Well, the New York Times takes a look at the phenomenon his video caused.
What phenomenon? Well, the video was shown on "Good Morning America," for one. Then The Today show got into the act, getting the group that sang the song, Ozone, to perform it live. (They sucked severely.) And as a sign you're message has saturated the net, someone did a Lego version of the tune.
Oversaturation hasn't stopped entire classrooms from dancing along and singing with the clip while sitting in their computer lab desks. It's almost too creepy and cultlike for words.
The best part of the Times story examines the price of Internet fame.
Turns out the singer/dancer in question is just a 19-year-old A/V geek from New Jersey named Gary Brolsma. And he'd really prefer that everyone leave him alone:
He has now sought refuge from his fame in his family's small house on a gritty street in Saddle Brook. He has stopped taking phone calls from the news media, including The New York Times. He canceled an appearance on NBC's "Today." According to his relatives, he mopes around the house.

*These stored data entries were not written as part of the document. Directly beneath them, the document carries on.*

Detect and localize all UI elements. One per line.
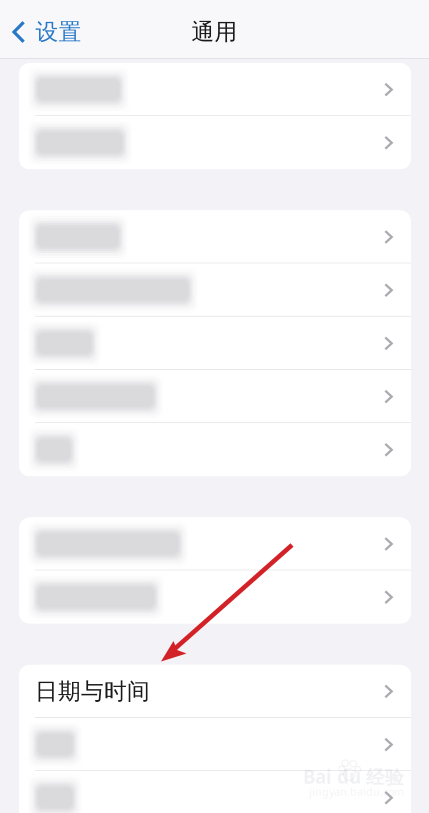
button[interactable] <box>19 571 411 624</box>
button[interactable] <box>19 423 411 476</box>
button[interactable]: 日期与时间 <box>19 665 411 718</box>
staticText: 日期与时间 <box>35 678 150 705</box>
button[interactable] <box>19 370 411 423</box>
staticText: Bai du 经验 <box>303 764 404 789</box>
staticText: 通用 <box>192 18 238 46</box>
button[interactable] <box>19 264 411 317</box>
button[interactable] <box>19 718 411 771</box>
button[interactable] <box>19 517 411 571</box>
staticText: 设置 <box>36 18 82 46</box>
button[interactable]: 设置 <box>0 0 100 58</box>
button[interactable] <box>19 63 411 116</box>
button[interactable] <box>19 317 411 370</box>
staticText: jingyan.baidu.com <box>309 784 404 799</box>
button[interactable] <box>19 210 411 264</box>
button[interactable] <box>19 116 411 169</box>
button[interactable] <box>19 771 411 813</box>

What's worse is that no one seems to understand.

"I said, 'Gary this is your one chance to be famous - embrace it,' " said Corey Dzielinski, who has known Mr. Brolsma since the fifth grade. Gary Brolsma is not the first guy to rocket out of anonymity on a starship of embarrassment. There was William Hung, the Hong Kong-born "American Idol" reject, who sang and danced so poorly he became a household name. There was Ghyslain Raza, the teenage Québécois, who taped himself in a mock light-saber duel and is now known as the Star Wars Kid.

In July 2003, Mr. Raza's parents went so far as to sue four of his classmates, claiming they had placed the clip of him online without permission. "Ghyslain had to endure and still endures today, harassment and derision," according to the lawsuit, first reported in The Globe and Mail of Toronto.

Mr. Brolsma has no plans to sue, his family said - mainly because he would have to sue himself. In fact, they wish he would bask a little in his celebrity.

"I don't know what's wrong with him," his grandfather, Kalman Telkes, a Hungarian immigrant, said the other day while taking out the trash.

Posted by Jeff at February 27, 2005 11:46 AM
Comments

I love that clip because the guy looks so damn happy doing it. And isn't that what we all want... to be sought after and famous-ized for being our own goofy selves? And of course a movie contract and the chance to feel up Katie Couric on camera... Gary, you moron, what the HELL is your problem?
Listen to your grandpa.

Posted by: LeeAnn at February 27, 2005 06:41 PM

Grandpa should do a video to Minnie The Moocher or something.